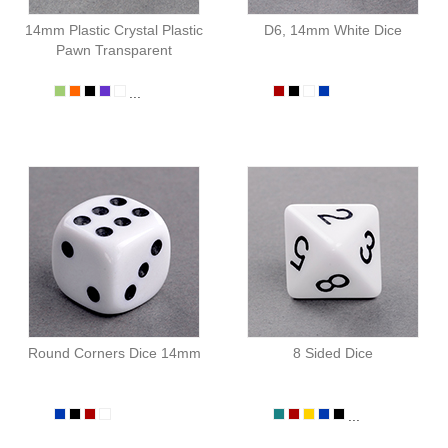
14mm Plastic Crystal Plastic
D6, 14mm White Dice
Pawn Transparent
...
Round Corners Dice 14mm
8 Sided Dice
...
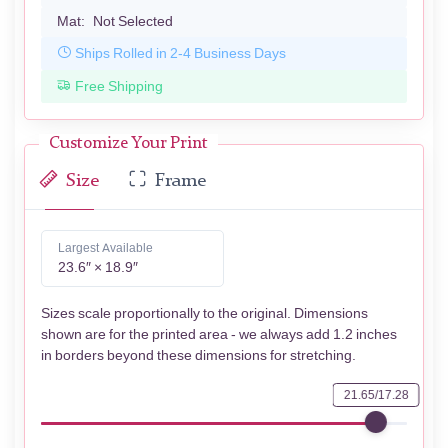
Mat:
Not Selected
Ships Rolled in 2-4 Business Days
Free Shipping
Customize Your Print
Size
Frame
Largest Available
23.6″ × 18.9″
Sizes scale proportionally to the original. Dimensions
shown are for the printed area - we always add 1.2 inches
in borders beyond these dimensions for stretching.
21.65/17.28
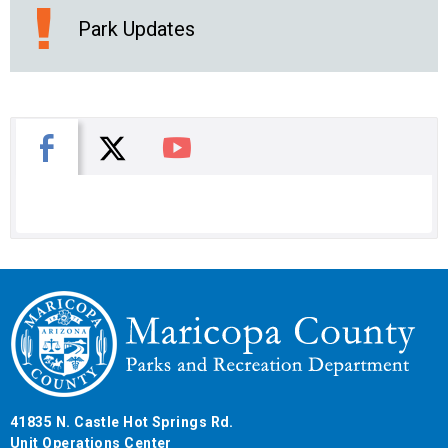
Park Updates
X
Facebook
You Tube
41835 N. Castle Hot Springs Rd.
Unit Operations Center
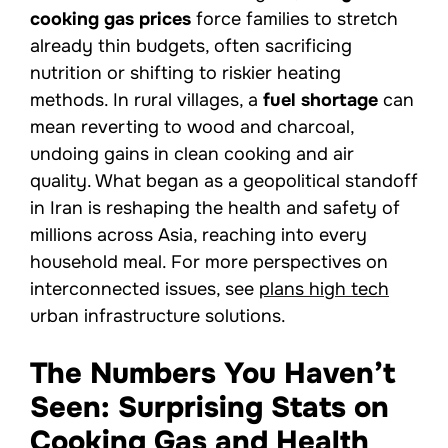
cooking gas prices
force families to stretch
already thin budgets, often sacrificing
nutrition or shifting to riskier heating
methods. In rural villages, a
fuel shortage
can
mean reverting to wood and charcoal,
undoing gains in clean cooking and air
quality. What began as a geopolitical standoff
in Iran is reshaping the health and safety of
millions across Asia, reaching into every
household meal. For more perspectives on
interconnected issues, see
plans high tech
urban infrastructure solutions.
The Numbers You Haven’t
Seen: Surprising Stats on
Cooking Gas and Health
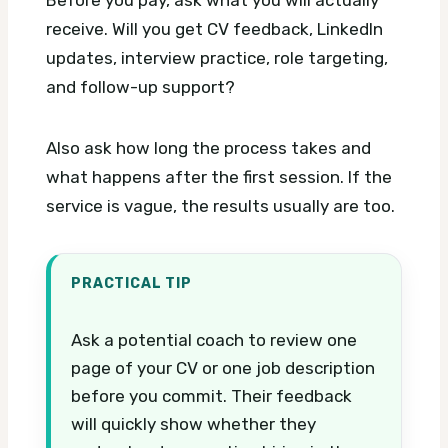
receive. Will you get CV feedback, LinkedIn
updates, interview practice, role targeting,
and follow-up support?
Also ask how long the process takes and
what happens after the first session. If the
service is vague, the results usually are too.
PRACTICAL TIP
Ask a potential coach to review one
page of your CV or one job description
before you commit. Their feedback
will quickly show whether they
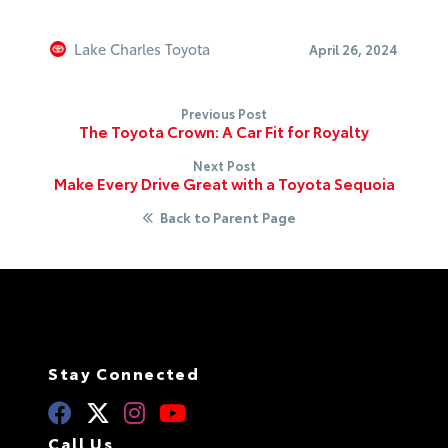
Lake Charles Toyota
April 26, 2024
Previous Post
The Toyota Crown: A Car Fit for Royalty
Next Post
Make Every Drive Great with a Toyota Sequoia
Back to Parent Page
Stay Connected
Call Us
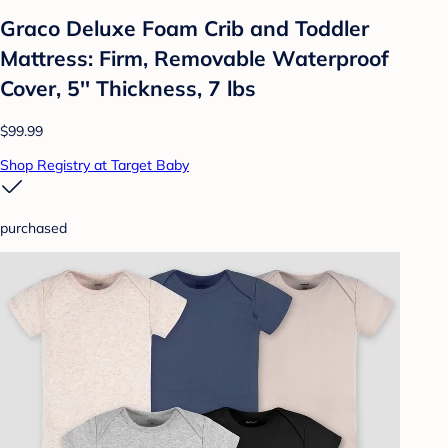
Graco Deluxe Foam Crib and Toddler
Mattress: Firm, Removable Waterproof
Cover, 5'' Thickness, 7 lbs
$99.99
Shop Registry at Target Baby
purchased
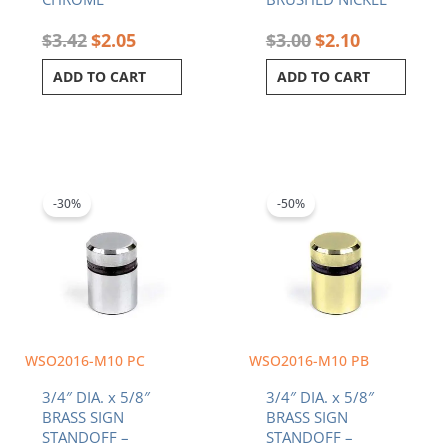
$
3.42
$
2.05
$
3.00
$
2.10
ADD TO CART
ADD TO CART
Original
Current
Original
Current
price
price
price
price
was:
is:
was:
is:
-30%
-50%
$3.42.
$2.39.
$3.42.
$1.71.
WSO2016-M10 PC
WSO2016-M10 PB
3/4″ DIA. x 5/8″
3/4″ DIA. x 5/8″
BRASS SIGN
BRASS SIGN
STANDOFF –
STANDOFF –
# # #
§ **What you have to do**: Restate the records in full and word for word, but keep the pictures out.

§ **Answer to this task**:
14mm Plastic Crystal Plastic
D6, 14mm White Dice
Pawn Transparent
...
Round Corners Dice 14mm
8 Sided Dice
...
Mat:
Not Selected
Ships Rolled in 2-4 Business Days
Free Shipping
Customize Your Print
Size
Frame
Largest Available
23.6″ × 18.9″
Sizes scale proportionally to the original. Dimensions
shown are for the printed area - we always add 1.2 inches
in borders beyond these dimensions for stretching.
21.65/17.28
Park Updates
X
Facebook
You Tube
41835 N. Castle Hot Springs Rd.
Unit Operations Center
cooking gas prices
force families to stretch
already thin budgets, often sacrificing
nutrition or shifting to riskier heating
methods. In rural villages, a
fuel shortage
can
mean reverting to wood and charcoal,
undoing gains in clean cooking and air
quality. What began as a geopolitical standoff
in Iran is reshaping the health and safety of
millions across Asia, reaching into every
household meal. For more perspectives on
interconnected issues, see
plans high tech
urban infrastructure solutions.
The Numbers You Haven’t
Seen: Surprising Stats on
Cooking Gas and Health
receive. Will you get CV feedback, LinkedIn
updates, interview practice, role targeting,
and follow-up support?
Also ask how long the process takes and
what happens after the first session. If the
service is vague, the results usually are too.
PRACTICAL TIP
Ask a potential coach to review one
page of your CV or one job description
before you commit. Their feedback
will quickly show whether they
Lake Charles Toyota
April 26, 2024
Previous Post
The Toyota Crown: A Car Fit for Royalty
Next Post
Make Every Drive Great with a Toyota Sequoia
Back to Parent Page
Stay Connected
Call Us
Graco Deluxe Foam Crib and Toddler
Mattress: Firm, Removable Waterproof
Cover, 5'' Thickness, 7 lbs
$99.99
Shop Registry at Target Baby
purchased
$
3.42
$
2.05
$
3.00
$
2.10
ADD TO CART
ADD TO CART
Original
Current
Original
Current
price
price
price
price
was:
is:
was:
is:
-30%
-50%
$3.42.
$2.39.
$3.42.
$1.71.
WSO2016-M10 PC
WSO2016-M10 PB
3/4″ DIA. x 5/8″
3/4″ DIA. x 5/8″
BRASS SIGN
BRASS SIGN
STANDOFF –
STANDOFF –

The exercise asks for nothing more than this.